Et comme on n’est pas fier, et bien on nous ment. Normal en temps de guerre. On nous dit que les masques ne sont pas utiles, puis ensuite qu’ils le sont. Que si les Allemands ont moins de morts, ce n’est pas parce qu’ils ont mis en place une vraie politique de dépistage et de soins, non, c’est parce que c’est difficile de comparer statistiquement des données si différentes que le poumon d’un teuton et celui d’un gaulois-latinisé. Nous prendrait-on pour des cons ? Mais non, ce ne sont pas des mensonges, ça s’appelle de la comm. C’est différent bien sûr et surtout, c’est pour notre bien. Il ne faut pas désespérer Billancourt !

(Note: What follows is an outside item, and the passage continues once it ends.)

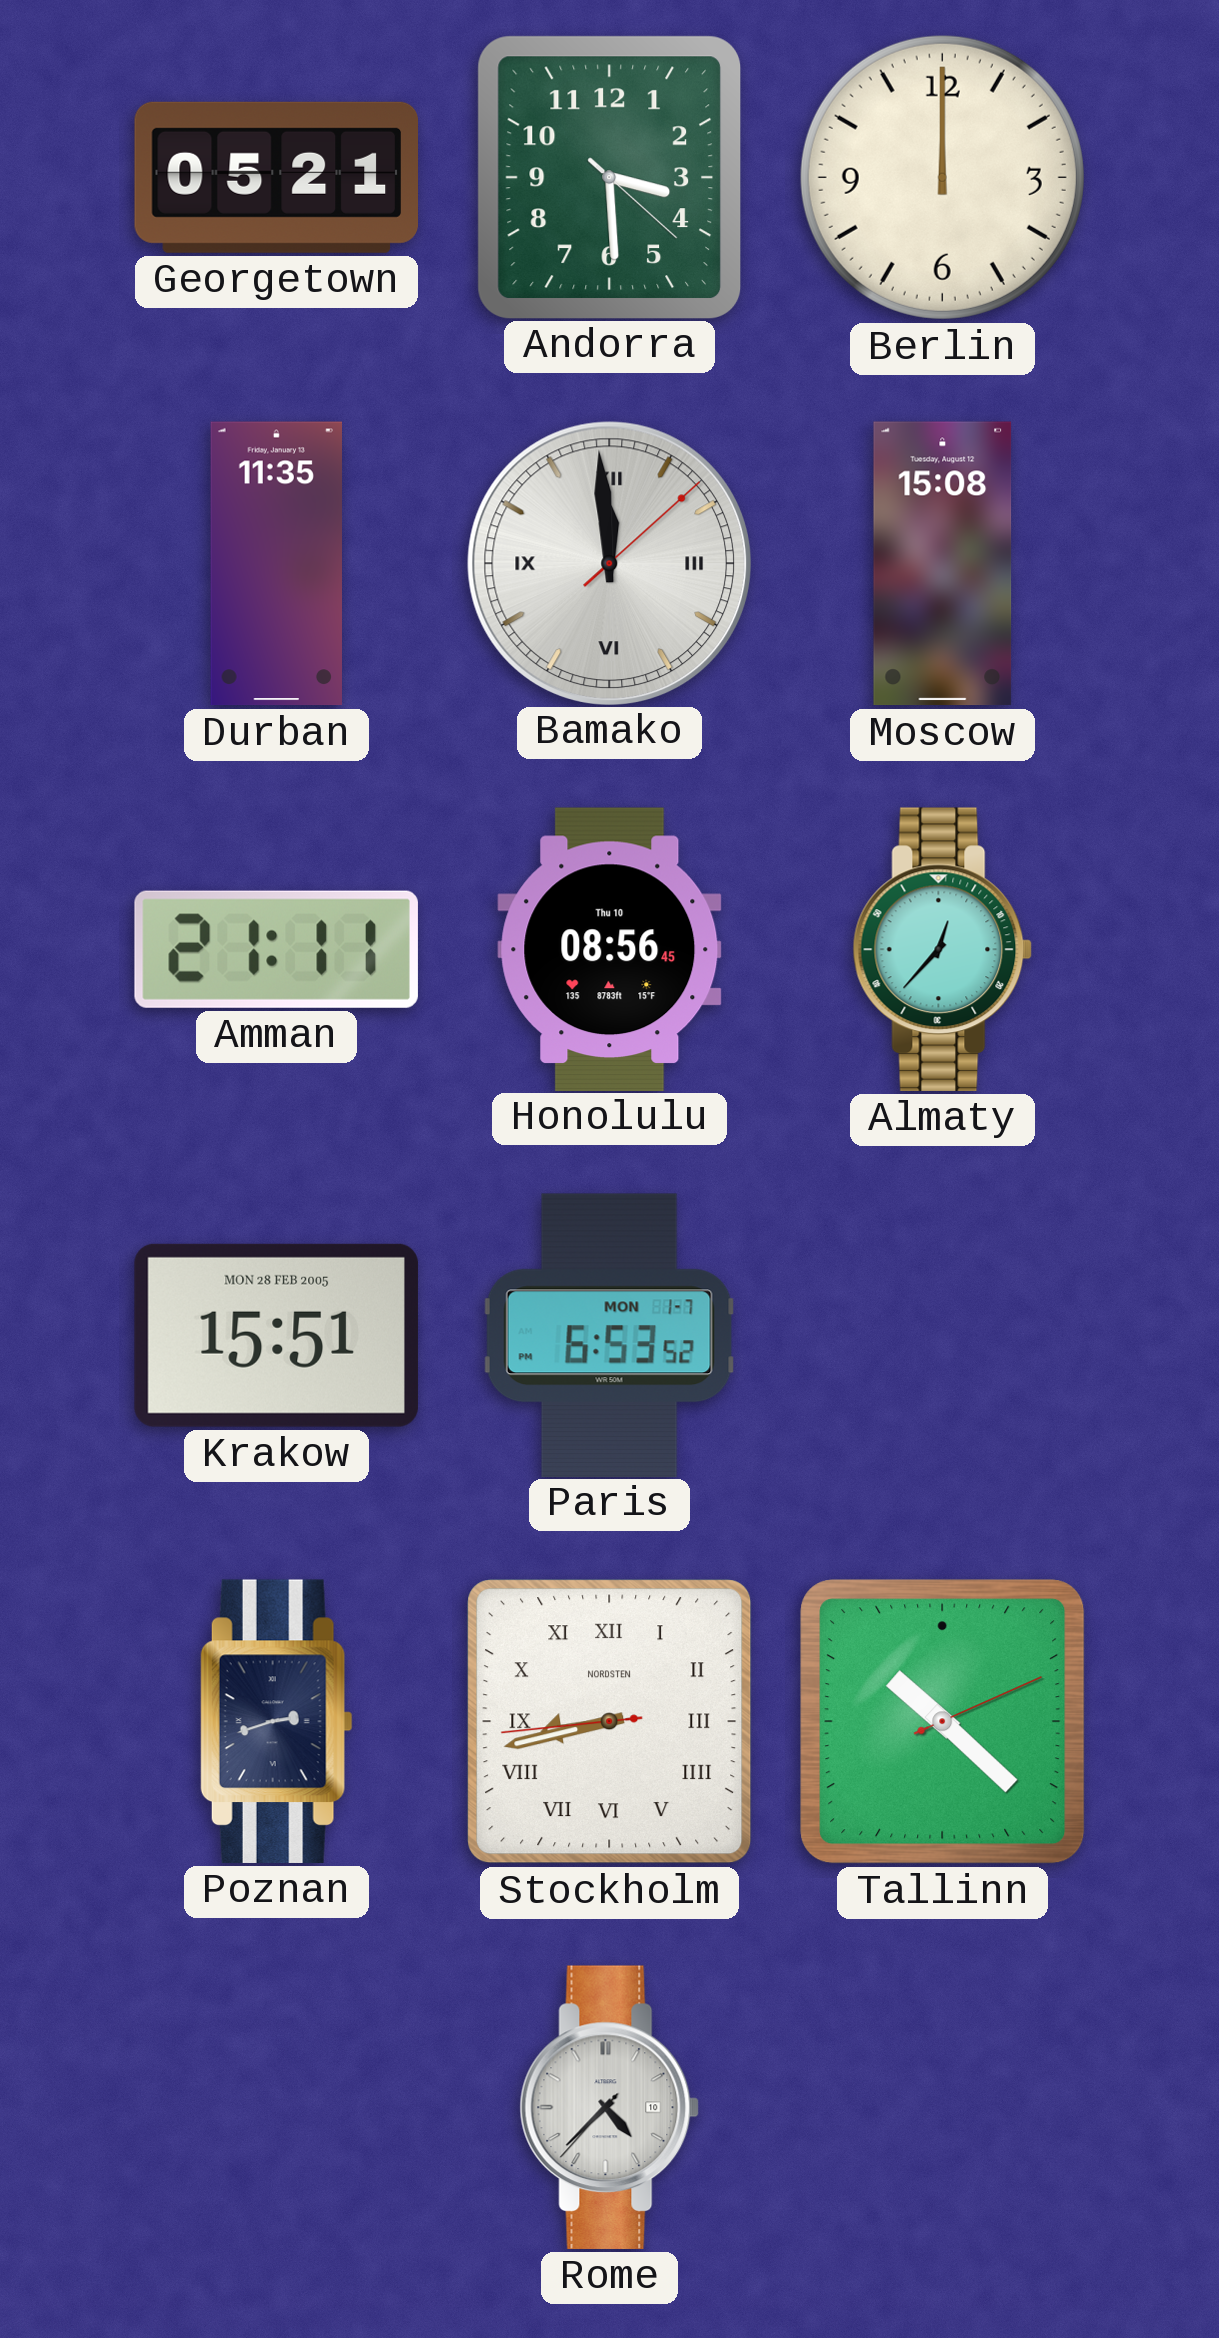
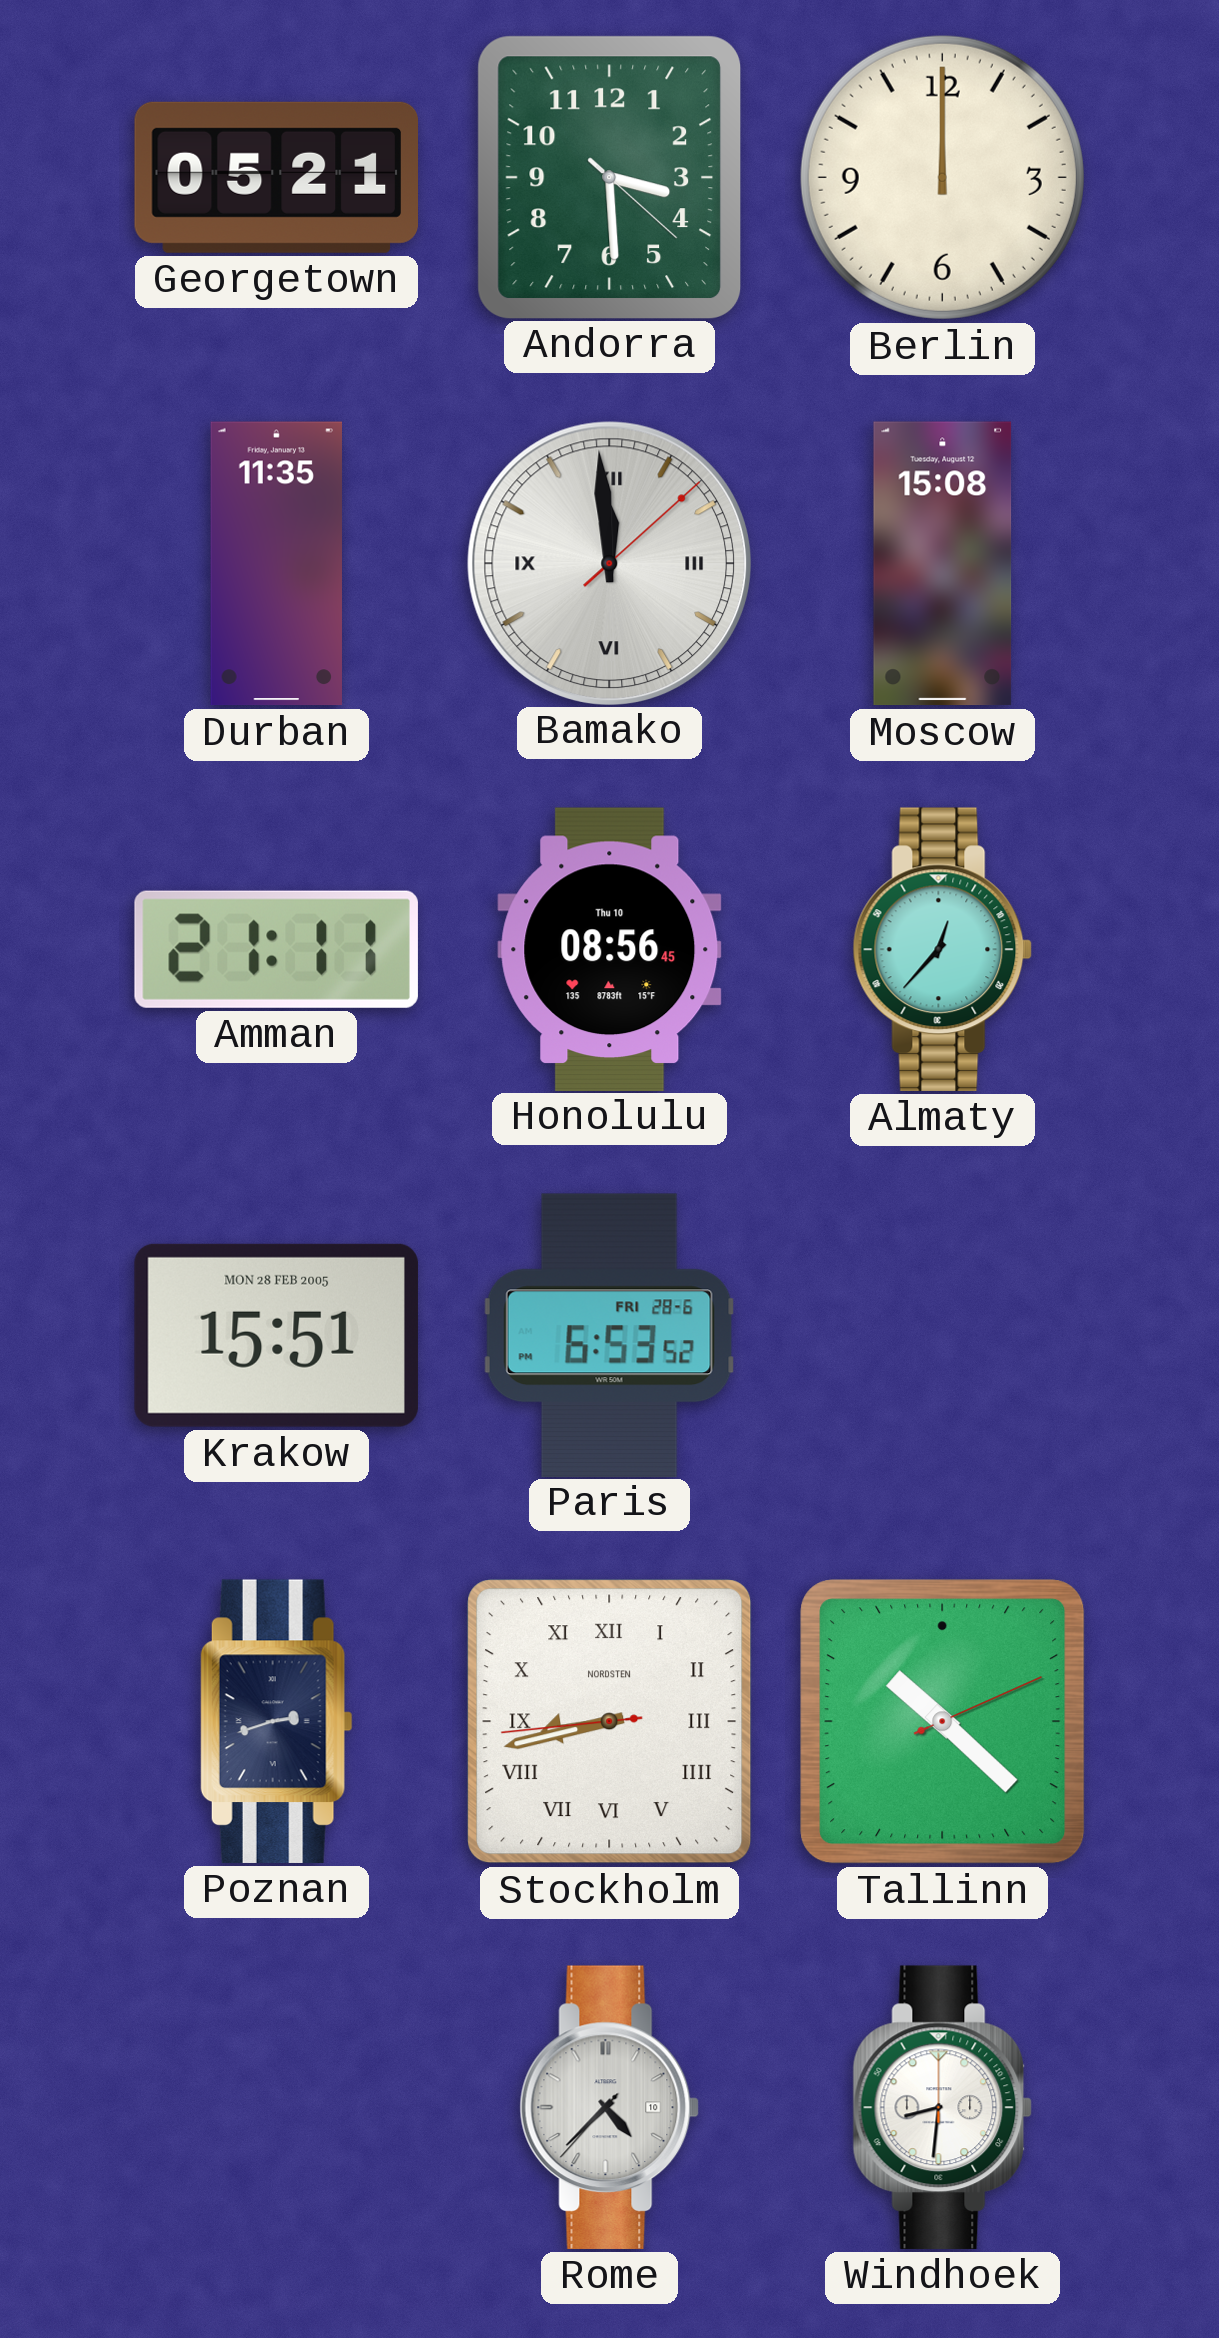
Paris date: MON 1-7 -> FRI 28-6
Windhoek: none -> 8:31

Le besoin de puissance s’exprime à plein dans le souverainisme absolu et viscéral de l’Etat français et de ses principaux partenaires. On lui doit ces langues qui disparaissent, ces peuples non reconnus par le droit et incapables de protéger leur environnement, ces politiques néo-colonialistes en Afrique, qu’elles prennent l’appellation de lutte contre le terrorisme ou pas. Rien n’a changé depuis la guerre d’Algérie. Les photographies présentent même une troublante analogie. Ce sont les Occidentaux qui sont les premiers responsables de l’anomie du Sahel avec le soutien aux régimes corrompus. La montée du djihadisme se nourrit de la désespérance des peuples.
Le souverainisme absolu est la pire totalité. Il brise l’unité du genre humain et le promet à l’extinction. A quoi bon parler de partage d’un Pouvoir dont le but est de demeurer troisième exportateur d’armes au monde ?
Mais le souverainisme français se découvre géant aux pieds d’argile. Il devient clair que la politique de grandeur se mène au dépend de l’essentiel : la santé, l’environnement, le bien-être des individus. La France n’est plus une grande puissance lorsque sa superbe repose sur l’endettement et qu’elle en est réduite à mendier des masques.
Quelque chose me dit qu’il y aura un avant et un après le tsunami viral. Une révolution dans les têtes, si ce n’est dans la ville. Mais ce seront moins les hommes et les politiques qu’il faudra changer que la structure même du Pouvoir. Un Pouvoir enfin partagé, si l’on ne veut plus qu’il fasse n’importe quoi. Si Paris est incapable de s’occuper de notre santé, il faudra bien s’en charger nous-mêmes.